Pedro Álvares Cabral, Pêro Vaz de Caminha, Frei Henrique de Coimbra, vivei eternamente no bronze agradecido, com que no Rio de Janeiro vos personificou o mestre dos escultores brasileiros!”
Vinham já os outros rapazes muito apressados a caminho da escola. A cega calculou pelas vozes o tipo e a estatura de cada um, e, quando já se perdia ao longe o rumor dos passos da maior parte deles, sentiu, como nos outros dias, cair-lhe devagarinho no colo uma laranja e um pedaço de pão.
Nenhuma palavra costumava acompanhar aquela dádiva, mas uma corridinha leve denunciou, como das outras vezes, o fugitivo, o Chico, que não tendo nunca dinheiro para dar à pobrezinha, dava-lhe a sua merenda!
Nesse dia as crianças voltaram imediatamente do colégio: o professor adoecera e não havia aula. Sentindo-os, a cega levantou o bastão para que parassem e perguntou:
— Como se chama o menino que todos os dias me mata a fome, dando-me a sua merenda?
Ninguém respondeu. Como a pobre renovasse a pergunta, Chico fugiu envergonhado. Reconhecendo-o pela bulha dos passarinhos rápidos, a mendiga exclamou:
— É aquele que fugiu! Tragam-no cá; quero beijar-lhe as mãos!
Alcançado pelos colegas, Chico retrocedeu, vermelho como uma pitanga, e deixou-se abraçar pela mendiga, que lhe passava os dedos pelo rosto, procurando adivinhar-lhe as feições.
Familiarizados com ela, os meninos perguntaram-lhe:
— Vocemecê não vê nada, nada?
— Nada.
— Já nasceu assim?
— Não...
— Como foi?
— Coitadinha...
As perguntas das crianças não a humilhavam, porque ela já as tinha por amigas.
— Querem saber como fiquei cega?
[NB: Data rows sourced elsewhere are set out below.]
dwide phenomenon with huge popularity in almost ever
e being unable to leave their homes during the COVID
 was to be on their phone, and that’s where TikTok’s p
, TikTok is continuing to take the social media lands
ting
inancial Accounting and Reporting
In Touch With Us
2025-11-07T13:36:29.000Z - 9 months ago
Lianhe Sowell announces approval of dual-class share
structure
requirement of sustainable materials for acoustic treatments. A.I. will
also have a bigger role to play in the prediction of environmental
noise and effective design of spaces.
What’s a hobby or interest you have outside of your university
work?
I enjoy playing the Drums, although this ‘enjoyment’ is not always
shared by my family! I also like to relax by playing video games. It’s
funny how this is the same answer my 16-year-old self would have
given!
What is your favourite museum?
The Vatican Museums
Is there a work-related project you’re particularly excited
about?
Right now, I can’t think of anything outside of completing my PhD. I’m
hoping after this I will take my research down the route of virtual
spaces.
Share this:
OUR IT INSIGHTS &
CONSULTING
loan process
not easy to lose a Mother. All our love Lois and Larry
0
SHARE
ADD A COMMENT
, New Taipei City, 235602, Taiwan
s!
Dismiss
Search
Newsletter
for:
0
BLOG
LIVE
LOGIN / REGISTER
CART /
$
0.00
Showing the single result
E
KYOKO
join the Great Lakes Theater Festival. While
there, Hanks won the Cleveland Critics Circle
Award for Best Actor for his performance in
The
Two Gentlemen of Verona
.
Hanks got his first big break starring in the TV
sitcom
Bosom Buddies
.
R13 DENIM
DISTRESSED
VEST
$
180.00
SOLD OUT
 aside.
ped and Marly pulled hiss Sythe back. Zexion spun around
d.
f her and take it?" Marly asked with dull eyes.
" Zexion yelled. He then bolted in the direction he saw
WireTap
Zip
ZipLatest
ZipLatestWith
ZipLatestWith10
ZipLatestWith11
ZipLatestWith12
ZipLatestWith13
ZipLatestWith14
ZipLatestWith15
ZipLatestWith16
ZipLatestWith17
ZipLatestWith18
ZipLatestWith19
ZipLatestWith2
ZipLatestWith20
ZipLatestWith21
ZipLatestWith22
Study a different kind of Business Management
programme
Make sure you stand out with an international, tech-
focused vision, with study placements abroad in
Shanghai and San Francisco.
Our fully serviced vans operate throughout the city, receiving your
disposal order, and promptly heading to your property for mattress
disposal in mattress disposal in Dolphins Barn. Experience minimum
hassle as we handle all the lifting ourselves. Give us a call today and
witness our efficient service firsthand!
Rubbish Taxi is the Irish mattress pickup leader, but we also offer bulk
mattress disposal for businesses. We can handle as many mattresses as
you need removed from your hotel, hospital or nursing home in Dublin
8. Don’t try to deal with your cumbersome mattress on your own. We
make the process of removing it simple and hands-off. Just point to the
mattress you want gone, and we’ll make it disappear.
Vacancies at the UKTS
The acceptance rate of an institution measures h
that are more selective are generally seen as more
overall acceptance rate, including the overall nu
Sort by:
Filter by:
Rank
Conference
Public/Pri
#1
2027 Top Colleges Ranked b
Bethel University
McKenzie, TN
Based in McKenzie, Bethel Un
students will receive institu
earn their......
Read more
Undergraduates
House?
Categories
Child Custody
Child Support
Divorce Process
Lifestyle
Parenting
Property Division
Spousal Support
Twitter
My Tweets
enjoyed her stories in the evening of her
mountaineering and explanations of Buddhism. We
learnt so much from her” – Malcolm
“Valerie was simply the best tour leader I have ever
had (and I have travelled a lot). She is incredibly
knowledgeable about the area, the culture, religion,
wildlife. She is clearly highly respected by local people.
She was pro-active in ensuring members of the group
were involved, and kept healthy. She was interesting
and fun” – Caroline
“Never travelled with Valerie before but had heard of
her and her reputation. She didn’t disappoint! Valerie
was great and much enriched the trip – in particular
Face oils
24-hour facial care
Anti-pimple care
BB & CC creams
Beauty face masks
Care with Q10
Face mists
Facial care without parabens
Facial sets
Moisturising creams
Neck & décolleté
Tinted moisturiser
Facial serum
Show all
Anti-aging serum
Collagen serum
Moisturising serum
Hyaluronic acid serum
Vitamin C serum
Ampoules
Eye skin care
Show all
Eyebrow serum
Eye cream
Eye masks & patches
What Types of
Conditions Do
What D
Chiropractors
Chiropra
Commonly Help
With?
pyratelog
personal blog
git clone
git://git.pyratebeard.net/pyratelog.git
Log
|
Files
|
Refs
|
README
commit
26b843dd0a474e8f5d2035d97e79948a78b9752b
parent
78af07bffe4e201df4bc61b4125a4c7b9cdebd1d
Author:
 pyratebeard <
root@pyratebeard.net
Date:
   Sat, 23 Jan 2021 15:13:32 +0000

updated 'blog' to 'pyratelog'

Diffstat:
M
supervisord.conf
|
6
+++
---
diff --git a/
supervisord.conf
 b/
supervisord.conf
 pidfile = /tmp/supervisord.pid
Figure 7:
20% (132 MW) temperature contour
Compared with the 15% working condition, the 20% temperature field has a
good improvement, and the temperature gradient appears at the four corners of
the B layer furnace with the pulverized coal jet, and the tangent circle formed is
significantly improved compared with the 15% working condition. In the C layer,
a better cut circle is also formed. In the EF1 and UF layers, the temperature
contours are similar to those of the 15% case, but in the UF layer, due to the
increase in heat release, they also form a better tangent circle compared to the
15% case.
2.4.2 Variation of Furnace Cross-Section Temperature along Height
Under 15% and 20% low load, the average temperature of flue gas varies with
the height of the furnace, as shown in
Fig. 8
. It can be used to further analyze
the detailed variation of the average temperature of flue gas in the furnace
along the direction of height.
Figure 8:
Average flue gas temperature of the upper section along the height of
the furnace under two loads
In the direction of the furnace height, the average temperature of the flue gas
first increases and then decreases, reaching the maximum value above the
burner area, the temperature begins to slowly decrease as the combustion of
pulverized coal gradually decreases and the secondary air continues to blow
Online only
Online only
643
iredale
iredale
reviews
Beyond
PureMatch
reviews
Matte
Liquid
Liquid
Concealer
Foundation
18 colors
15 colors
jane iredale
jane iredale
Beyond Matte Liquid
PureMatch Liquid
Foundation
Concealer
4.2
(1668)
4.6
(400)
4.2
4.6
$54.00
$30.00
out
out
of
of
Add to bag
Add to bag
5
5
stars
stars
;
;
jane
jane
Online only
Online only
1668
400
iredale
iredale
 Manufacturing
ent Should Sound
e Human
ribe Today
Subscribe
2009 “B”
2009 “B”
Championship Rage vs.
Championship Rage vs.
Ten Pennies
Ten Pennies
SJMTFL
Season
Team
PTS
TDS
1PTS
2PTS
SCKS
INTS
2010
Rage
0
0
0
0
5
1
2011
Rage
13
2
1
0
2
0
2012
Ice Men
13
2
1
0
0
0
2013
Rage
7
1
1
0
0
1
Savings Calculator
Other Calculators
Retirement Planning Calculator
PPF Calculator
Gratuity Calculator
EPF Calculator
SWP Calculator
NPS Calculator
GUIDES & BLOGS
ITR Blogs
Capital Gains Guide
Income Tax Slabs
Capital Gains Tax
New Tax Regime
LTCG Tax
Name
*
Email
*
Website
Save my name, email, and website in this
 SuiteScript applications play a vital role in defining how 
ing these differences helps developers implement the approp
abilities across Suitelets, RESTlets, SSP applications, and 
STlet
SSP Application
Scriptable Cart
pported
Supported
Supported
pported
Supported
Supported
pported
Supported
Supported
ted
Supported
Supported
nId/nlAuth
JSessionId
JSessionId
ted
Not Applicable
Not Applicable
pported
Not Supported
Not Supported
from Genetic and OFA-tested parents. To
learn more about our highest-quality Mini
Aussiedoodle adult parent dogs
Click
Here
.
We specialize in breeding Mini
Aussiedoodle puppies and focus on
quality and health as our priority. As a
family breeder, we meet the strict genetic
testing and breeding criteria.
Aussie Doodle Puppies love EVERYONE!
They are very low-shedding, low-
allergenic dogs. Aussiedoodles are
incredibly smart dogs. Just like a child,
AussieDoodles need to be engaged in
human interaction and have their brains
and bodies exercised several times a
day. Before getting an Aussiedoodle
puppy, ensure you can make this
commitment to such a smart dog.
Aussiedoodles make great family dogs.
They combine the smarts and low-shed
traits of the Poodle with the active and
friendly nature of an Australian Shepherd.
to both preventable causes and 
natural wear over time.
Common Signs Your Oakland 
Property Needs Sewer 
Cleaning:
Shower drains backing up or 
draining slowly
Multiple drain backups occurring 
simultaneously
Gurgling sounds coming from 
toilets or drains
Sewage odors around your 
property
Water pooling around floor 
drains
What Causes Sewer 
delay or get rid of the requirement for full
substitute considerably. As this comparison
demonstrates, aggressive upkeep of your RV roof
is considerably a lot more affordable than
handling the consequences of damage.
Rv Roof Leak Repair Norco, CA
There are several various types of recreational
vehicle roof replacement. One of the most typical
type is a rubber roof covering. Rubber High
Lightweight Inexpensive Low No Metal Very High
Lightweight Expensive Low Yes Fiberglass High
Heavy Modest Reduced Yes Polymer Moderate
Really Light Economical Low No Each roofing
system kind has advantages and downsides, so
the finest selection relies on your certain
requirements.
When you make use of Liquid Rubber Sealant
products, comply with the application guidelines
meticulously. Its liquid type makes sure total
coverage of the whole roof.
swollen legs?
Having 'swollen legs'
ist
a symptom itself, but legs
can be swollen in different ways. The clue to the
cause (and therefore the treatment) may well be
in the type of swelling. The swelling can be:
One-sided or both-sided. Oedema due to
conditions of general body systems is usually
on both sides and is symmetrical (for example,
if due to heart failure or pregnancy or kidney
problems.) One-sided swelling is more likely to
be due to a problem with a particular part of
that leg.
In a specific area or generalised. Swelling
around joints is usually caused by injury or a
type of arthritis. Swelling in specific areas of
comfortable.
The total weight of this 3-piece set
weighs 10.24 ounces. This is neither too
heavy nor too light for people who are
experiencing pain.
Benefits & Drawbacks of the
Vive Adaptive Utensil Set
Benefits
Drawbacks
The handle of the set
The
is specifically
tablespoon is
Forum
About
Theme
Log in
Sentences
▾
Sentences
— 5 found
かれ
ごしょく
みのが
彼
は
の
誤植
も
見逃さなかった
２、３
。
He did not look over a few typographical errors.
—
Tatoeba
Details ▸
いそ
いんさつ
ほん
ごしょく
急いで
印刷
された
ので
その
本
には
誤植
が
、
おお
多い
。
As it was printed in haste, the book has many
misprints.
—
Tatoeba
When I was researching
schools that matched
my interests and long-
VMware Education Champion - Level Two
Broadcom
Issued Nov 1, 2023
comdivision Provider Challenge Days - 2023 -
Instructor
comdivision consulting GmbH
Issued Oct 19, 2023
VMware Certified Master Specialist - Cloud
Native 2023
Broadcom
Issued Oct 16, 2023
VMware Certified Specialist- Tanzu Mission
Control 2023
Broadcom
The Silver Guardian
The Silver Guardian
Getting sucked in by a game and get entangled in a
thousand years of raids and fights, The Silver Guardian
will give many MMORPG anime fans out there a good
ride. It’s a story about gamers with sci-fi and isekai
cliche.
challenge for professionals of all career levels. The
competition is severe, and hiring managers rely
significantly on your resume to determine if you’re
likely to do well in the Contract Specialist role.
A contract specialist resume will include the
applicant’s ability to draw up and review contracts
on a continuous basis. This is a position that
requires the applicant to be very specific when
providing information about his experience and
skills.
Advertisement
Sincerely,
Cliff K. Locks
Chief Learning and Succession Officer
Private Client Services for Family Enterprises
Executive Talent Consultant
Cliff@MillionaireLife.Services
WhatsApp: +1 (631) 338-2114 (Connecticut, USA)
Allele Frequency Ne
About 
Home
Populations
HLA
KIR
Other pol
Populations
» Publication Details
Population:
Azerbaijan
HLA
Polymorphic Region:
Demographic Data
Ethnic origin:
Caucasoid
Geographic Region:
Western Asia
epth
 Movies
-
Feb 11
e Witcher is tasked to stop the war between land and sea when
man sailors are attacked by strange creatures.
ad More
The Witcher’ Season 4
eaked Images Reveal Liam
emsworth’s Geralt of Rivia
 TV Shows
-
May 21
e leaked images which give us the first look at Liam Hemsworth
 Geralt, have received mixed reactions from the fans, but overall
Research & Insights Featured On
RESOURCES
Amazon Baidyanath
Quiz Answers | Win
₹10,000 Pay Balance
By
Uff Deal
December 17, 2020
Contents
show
Escutem: quando eu era moça, morava e frente à casa de uma viúva carregada de filhos. Uma noite acordei ouvindo gritos. — Socorro, socorro! Pediam em brados. Levantei-me à pressa, vesti-me não sei como, e fui à janela. Da casa fronteira saíam chamas e grandes novelos de fumo; na rua, a dona da casa, gritando sempre, aconchegava os filhos ao peito. De repente deu um grito agudíssimo: faltava um dos filhos mais moços – o Manoel!
A desgraçada quis atirar-se às chamas, mas as crianças agrupavam-se todas agarradas à sua saia: então eu atravessei correndo a rua, e de um pulo trouxe para fora o menino, já meio tonto e pálido como um morto. Não me lembro senão do calor do fogo que me cercava por todos os lados, da fumaça que oprimia e da dor horrível que senti nos olhos, quando, à rajada fria da noite, entreguei na rua o filho à mãe.
Ela gritou radiante: — Está salvo! e eu pensei com amargura: — Estou cega...
— E essa família? Inquiriu um dos meninos.
— Era pobre também. Nem sei onde para...
— Sei eu! Respondeu um dos pequenos; essa família é a minha! A criança que a senhora salvou é hoje um homem trabalhador e que há de protegê-la. É meu pai.
Uma hora depois a velha cega entrava para sempre em casa de Chico, onde lhe deram o melhor leito e a trataram sempre com o mais doce carinho, provando assim que muita razão tinha o mestre fazendo ver ao discípulo quanto a civilização adoça os caracteres e torna os homens bons!